**Work item:** What is needed is an exact copy of the records below, with the pictures left out.
Start of Source records
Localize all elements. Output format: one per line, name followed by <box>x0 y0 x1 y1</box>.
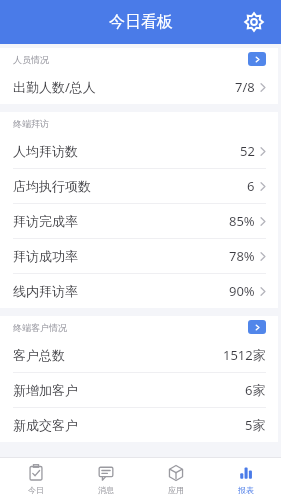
button[interactable]: More <box>248 52 266 66</box>
staticText: 消息 <box>98 485 114 495</box>
staticText: 人均拜访数 <box>13 143 78 159</box>
button[interactable]: 消息 <box>71 458 141 500</box>
button[interactable]: 出勤人数/总人 <box>0 70 278 104</box>
button[interactable]: 客户总数 <box>0 338 278 372</box>
staticText: 6 <box>247 177 255 195</box>
button[interactable]: 线内拜访率 <box>0 274 278 308</box>
staticText: 出勤人数/总人 <box>13 78 96 96</box>
staticText: 90% <box>229 282 255 300</box>
staticText: 6家 <box>245 381 266 399</box>
button[interactable]: 应用 <box>141 458 211 500</box>
staticText: 7/8 <box>235 78 255 96</box>
staticText: 今日 <box>28 485 44 495</box>
staticText: 85% <box>229 212 255 230</box>
staticText: 1512家 <box>223 346 266 364</box>
staticText: 拜访完成率 <box>13 213 78 229</box>
button[interactable]: 人均拜访数 <box>0 134 278 168</box>
staticText: 应用 <box>168 485 184 495</box>
staticText: 78% <box>229 247 255 265</box>
staticText: 新增加客户 <box>13 382 78 398</box>
staticText: 报表 <box>238 485 254 495</box>
staticText: 终端客户情况 <box>13 322 67 333</box>
staticText: 5家 <box>245 416 266 434</box>
button[interactable]: Settings <box>237 5 271 39</box>
button[interactable]: More <box>248 320 266 334</box>
staticText: 52 <box>240 142 255 160</box>
staticText: 店均执行项数 <box>13 178 91 194</box>
staticText: 今日看板 <box>109 12 173 32</box>
button[interactable]: 新成交客户 <box>0 408 278 442</box>
button[interactable]: 拜访完成率 <box>0 204 278 238</box>
staticText: 终端拜访 <box>13 118 49 129</box>
staticText: 客户总数 <box>13 347 65 363</box>
button[interactable]: 今日 <box>0 458 71 500</box>
button[interactable]: 拜访成功率 <box>0 239 278 273</box>
button[interactable]: 店均执行项数 <box>0 169 278 203</box>
button[interactable]: 新增加客户 <box>0 373 278 407</box>
staticText: 新成交客户 <box>13 417 78 433</box>
staticText: 人员情况 <box>13 54 49 65</box>
staticText: 拜访成功率 <box>13 248 78 264</box>
button[interactable]: 报表 <box>211 458 281 500</box>
staticText: 线内拜访率 <box>13 283 78 299</box>
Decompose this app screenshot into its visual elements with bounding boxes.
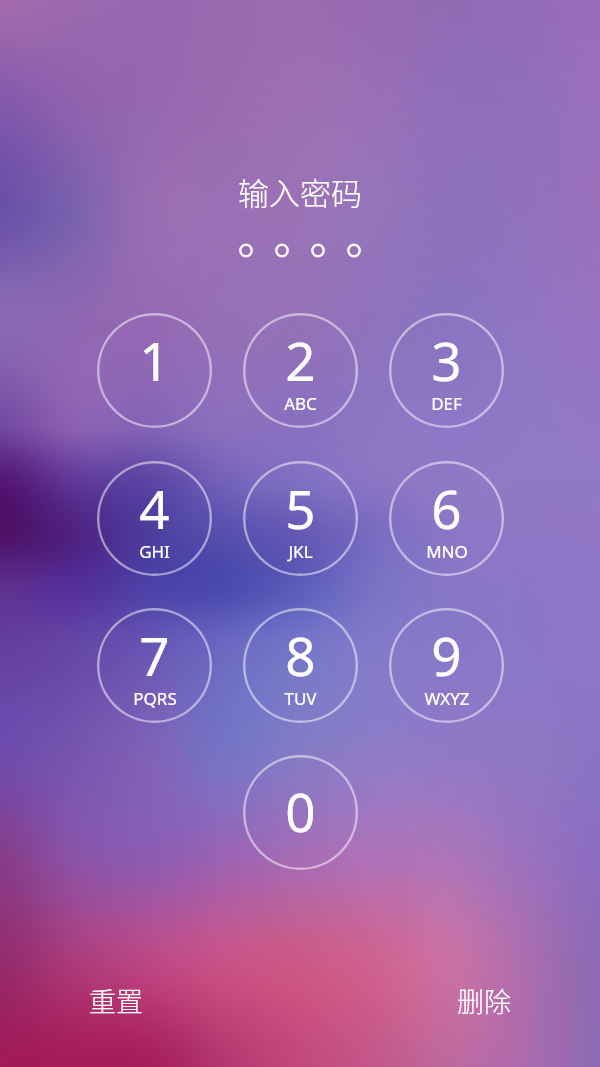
- staticText: ABC: [284, 392, 317, 415]
- button[interactable]: 重置: [62, 974, 170, 1026]
- button[interactable]: 2: [243, 313, 358, 428]
- button[interactable]: 7: [97, 608, 212, 723]
- staticText: 8: [285, 619, 316, 691]
- staticText: MNO: [426, 540, 468, 563]
- staticText: 删除: [457, 981, 511, 1020]
- staticText: DEF: [431, 392, 462, 415]
- staticText: GHI: [139, 540, 170, 563]
- staticText: JKL: [288, 540, 313, 563]
- staticText: PQRS: [133, 687, 177, 710]
- staticText: 9: [431, 619, 462, 691]
- button[interactable]: 1: [97, 313, 212, 428]
- button[interactable]: 9: [389, 608, 504, 723]
- staticText: 6: [431, 472, 462, 544]
- staticText: WXYZ: [424, 687, 470, 710]
- staticText: 0: [285, 775, 316, 847]
- button[interactable]: 8: [243, 608, 358, 723]
- staticText: 3: [431, 324, 462, 396]
- button[interactable]: 删除: [430, 974, 538, 1026]
- staticText: TUV: [284, 687, 317, 710]
- staticText: 7: [139, 619, 170, 691]
- staticText: 4: [139, 472, 170, 544]
- staticText: 2: [285, 324, 316, 396]
- staticText: 重置: [89, 981, 143, 1020]
- button[interactable]: 4: [97, 461, 212, 576]
- staticText: 输入密码: [238, 169, 362, 213]
- button[interactable]: 5: [243, 461, 358, 576]
- button[interactable]: 0: [243, 755, 358, 870]
- staticText: 1: [139, 324, 170, 396]
- button[interactable]: 6: [389, 461, 504, 576]
- staticText: 5: [285, 472, 316, 544]
- button[interactable]: 3: [389, 313, 504, 428]
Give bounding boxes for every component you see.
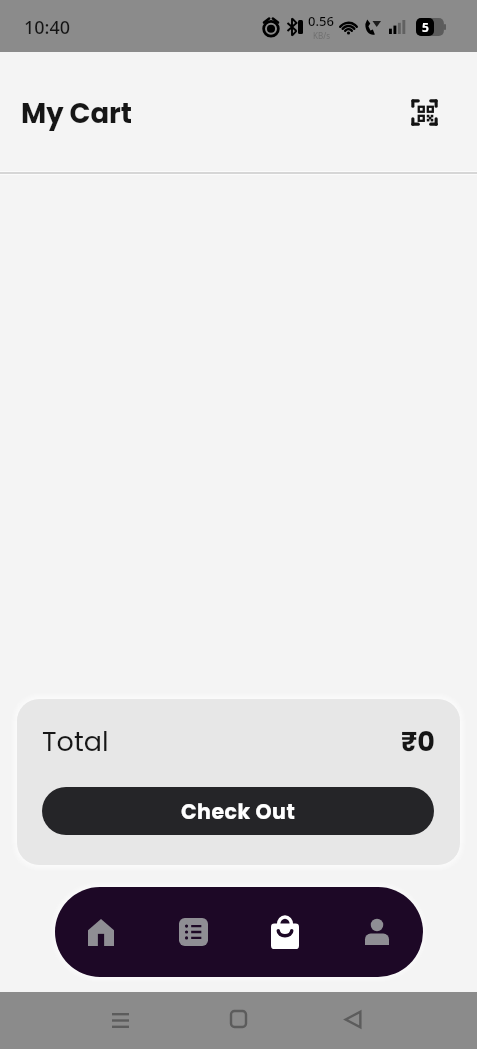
End of Source records
**Solution to the exercise:**
Localize all elements. Output format: one per line, name followed by <box>x0 y0 x1 y1</box>.
button[interactable]: More <box>248 52 266 66</box>
staticText: 消息 <box>98 485 114 495</box>
staticText: 人均拜访数 <box>13 143 78 159</box>
button[interactable]: 消息 <box>71 458 141 500</box>
button[interactable]: 出勤人数/总人 <box>0 70 278 104</box>
button[interactable]: 客户总数 <box>0 338 278 372</box>
staticText: 6 <box>247 177 255 195</box>
button[interactable]: 线内拜访率 <box>0 274 278 308</box>
staticText: 出勤人数/总人 <box>13 78 96 96</box>
staticText: 90% <box>229 282 255 300</box>
staticText: 6家 <box>245 381 266 399</box>
button[interactable]: 应用 <box>141 458 211 500</box>
staticText: 7/8 <box>235 78 255 96</box>
staticText: 今日 <box>28 485 44 495</box>
staticText: 85% <box>229 212 255 230</box>
staticText: 1512家 <box>223 346 266 364</box>
staticText: 拜访完成率 <box>13 213 78 229</box>
button[interactable]: 人均拜访数 <box>0 134 278 168</box>
staticText: 应用 <box>168 485 184 495</box>
staticText: 78% <box>229 247 255 265</box>
staticText: 新增加客户 <box>13 382 78 398</box>
staticText: 报表 <box>238 485 254 495</box>
staticText: 终端客户情况 <box>13 322 67 333</box>
staticText: 5家 <box>245 416 266 434</box>
button[interactable]: Settings <box>237 5 271 39</box>
button[interactable]: More <box>248 320 266 334</box>
staticText: 52 <box>240 142 255 160</box>
staticText: 店均执行项数 <box>13 178 91 194</box>
staticText: 今日看板 <box>109 12 173 32</box>
button[interactable]: 新成交客户 <box>0 408 278 442</box>
button[interactable]: 拜访完成率 <box>0 204 278 238</box>
staticText: 终端拜访 <box>13 118 49 129</box>
staticText: 客户总数 <box>13 347 65 363</box>
button[interactable]: 今日 <box>0 458 71 500</box>
button[interactable]: 拜访成功率 <box>0 239 278 273</box>
button[interactable]: 店均执行项数 <box>0 169 278 203</box>
button[interactable]: 新增加客户 <box>0 373 278 407</box>
staticText: 新成交客户 <box>13 417 78 433</box>
staticText: 人员情况 <box>13 54 49 65</box>
staticText: 拜访成功率 <box>13 248 78 264</box>
button[interactable]: 报表 <box>211 458 281 500</box>
staticText: 线内拜访率 <box>13 283 78 299</box>
Decompose this app screenshot into its visual elements with bounding boxes.
- staticText: ABC: [284, 392, 317, 415]
- button[interactable]: 重置: [62, 974, 170, 1026]
- button[interactable]: 2: [243, 313, 358, 428]
- button[interactable]: 7: [97, 608, 212, 723]
- staticText: 8: [285, 619, 316, 691]
- staticText: MNO: [426, 540, 468, 563]
- staticText: 删除: [457, 981, 511, 1020]
- staticText: DEF: [431, 392, 462, 415]
- staticText: GHI: [139, 540, 170, 563]
- staticText: JKL: [288, 540, 313, 563]
- staticText: PQRS: [133, 687, 177, 710]
- staticText: 9: [431, 619, 462, 691]
- button[interactable]: 1: [97, 313, 212, 428]
- button[interactable]: 9: [389, 608, 504, 723]
- staticText: 6: [431, 472, 462, 544]
- staticText: WXYZ: [424, 687, 470, 710]
- staticText: 0: [285, 775, 316, 847]
- button[interactable]: 8: [243, 608, 358, 723]
- staticText: 3: [431, 324, 462, 396]
- button[interactable]: 删除: [430, 974, 538, 1026]
- staticText: TUV: [284, 687, 317, 710]
- staticText: 7: [139, 619, 170, 691]
- staticText: 4: [139, 472, 170, 544]
- staticText: 2: [285, 324, 316, 396]
- staticText: 重置: [89, 981, 143, 1020]
- button[interactable]: 4: [97, 461, 212, 576]
- staticText: 输入密码: [238, 169, 362, 213]
- button[interactable]: 5: [243, 461, 358, 576]
- button[interactable]: 0: [243, 755, 358, 870]
- staticText: 1: [139, 324, 170, 396]
- button[interactable]: 6: [389, 461, 504, 576]
- staticText: 5: [285, 472, 316, 544]
- button[interactable]: 3: [389, 313, 504, 428]
Give bounding boxes for every component you see.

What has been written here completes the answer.